(Rendered page images)
[Start of Attachment]
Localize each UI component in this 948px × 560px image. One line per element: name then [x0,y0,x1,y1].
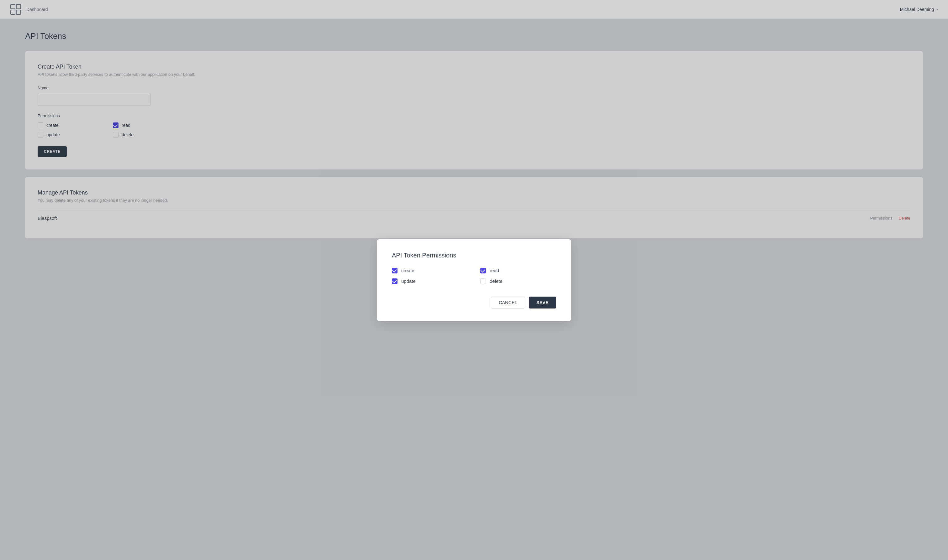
cancel-button[interactable]: CANCEL [491,297,525,309]
save-button[interactable]: SAVE [529,297,556,309]
modal-create-checkbox[interactable] [392,268,397,274]
modal-delete-label: delete [490,278,503,284]
modal-overlay: API Token Permissions create read update… [0,0,948,560]
modal-actions: CANCEL SAVE [392,297,556,309]
modal-create-row[interactable]: create [392,268,468,274]
permissions-modal: API Token Permissions create read update… [377,239,571,321]
modal-delete-checkbox[interactable] [480,278,486,284]
modal-title: API Token Permissions [392,252,556,259]
modal-delete-row[interactable]: delete [480,278,556,284]
modal-update-row[interactable]: update [392,278,468,284]
modal-read-checkbox[interactable] [480,268,486,274]
modal-read-row[interactable]: read [480,268,556,274]
modal-update-label: update [401,278,416,284]
modal-permissions-grid: create read update delete [392,268,556,284]
modal-update-checkbox[interactable] [392,278,397,284]
modal-create-label: create [401,268,414,273]
modal-read-label: read [490,268,499,273]
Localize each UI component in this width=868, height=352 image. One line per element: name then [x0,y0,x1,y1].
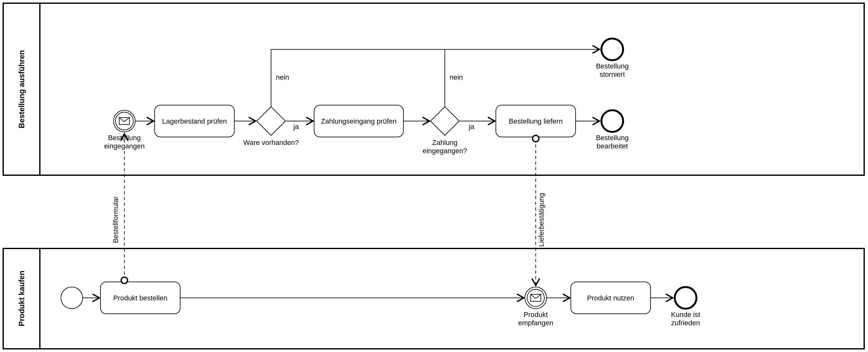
[End of Attachment]
Brief — Every line above must be printed again exactly, pictures excluded.

Expected answer —
Localize each UI component in this 948px × 560px image. One line per element: name then [x0,y0,x1,y1].
cancel-button[interactable]: CANCEL [491,297,525,309]
save-button[interactable]: SAVE [529,297,556,309]
modal-create-checkbox[interactable] [392,268,397,274]
modal-delete-label: delete [490,278,503,284]
modal-overlay: API Token Permissions create read update… [0,0,948,560]
modal-actions: CANCEL SAVE [392,297,556,309]
modal-create-row[interactable]: create [392,268,468,274]
permissions-modal: API Token Permissions create read update… [377,239,571,321]
modal-delete-checkbox[interactable] [480,278,486,284]
modal-title: API Token Permissions [392,252,556,259]
modal-delete-row[interactable]: delete [480,278,556,284]
modal-update-row[interactable]: update [392,278,468,284]
modal-read-checkbox[interactable] [480,268,486,274]
modal-read-row[interactable]: read [480,268,556,274]
modal-update-label: update [401,278,416,284]
modal-permissions-grid: create read update delete [392,268,556,284]
modal-update-checkbox[interactable] [392,278,397,284]
modal-create-label: create [401,268,414,273]
modal-read-label: read [490,268,499,273]
Localize each UI component in this width=868, height=352 image. One line per element: name then [x0,y0,x1,y1].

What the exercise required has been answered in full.